I remember those days of swimming lessons. Oh how I hated them! I had a bad experience with water at 5 years old where I guess my head was too heavy for my body and I had tipped over on the edge of a beach. My head was submerged in water and I was somewhat “stuck” in that awkward position. Water went up my nose and it was just horrible. I still dislike swimming and getting wet to this day (showers are fine of course!). But my favourite part of swim lessons was learning to tread water. “Pretend you’re paddling a bike underwater”, “move your arms like you’re hugging a teddy bear” was how the instructors would describe it to us. Why did I like treading water in the deep end of the pool?? Simply because my face could be kept out of the water and the movements weren’t large enough like swimming on your back to splash water up onto my face. Since I was sick with the flu last weekend, I got behind a lot of the readings and studying for my courses. It feels like I’m drowning in the deep end. Treading water only works if your head stays above the water! I feel as though even if I get to the surface of the water and catch up, classes still continue on and the pool water just keeps increasing higher and higher over my head. I might get a breath of air, but hardly. There really is no time for a break. The only light I can see is reading week and even that I’m afraid may drop me into the deep end again. Yup, I’m screwed. If only it was possible to walk on water!

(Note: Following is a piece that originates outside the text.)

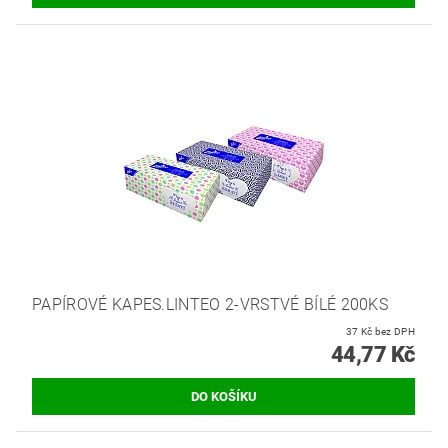
PAPÍROVÉ KAPES.LINTEO 2-VRSTVÉ BÍLÉ 200KS
37 Kč bez DPH
44,77 Kč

Race, you little raindrops, race!

On a “brighter” note, it’s been pouring rain this whole week so far. And will probably be raining the rest of the week as well. Although I’m scared of the wind and thunder associated with the stormy weather, dislike the sound of rain, and hate getting wet, it’s oddly soothing. While on the bus, I was staring at the raindrops streaking across the windows and was reminded of when I was younger. I would stare out the car window at the raindrops rolling and streaking down the window, in their raindrop “race”. Along the way, some are not heavy or big enough to fall all the way down and would have to “gobble” up the little raindrops who got stuck in their path to make more weight for gravity’s pull to the finish line. They didn’t have to do anything but just land on the window, but my young self would always silently cheer on one or the other. There was just something about seeing their slow path through the raindrop-spotted window that intrigued me. Sometimes they would get stuck until another raindrop inadvertently lands on them, pushing them down. Some were slow and crawled painfully to the bottom. Others would streak past to the end. I guess its always exciting to see things go to the end even if they were dropping onto the streets into a puddle. When we can see the finish line in the things we do, it makes everything worth it. Everyone has their own method and path to the finish line. Yours may be different than everyone else’s and may be quick and easy or slow or painful, but they’ll all get there. Well…except for those really small raindrops who stay at the top of the window and evaporate…but that’s another story! 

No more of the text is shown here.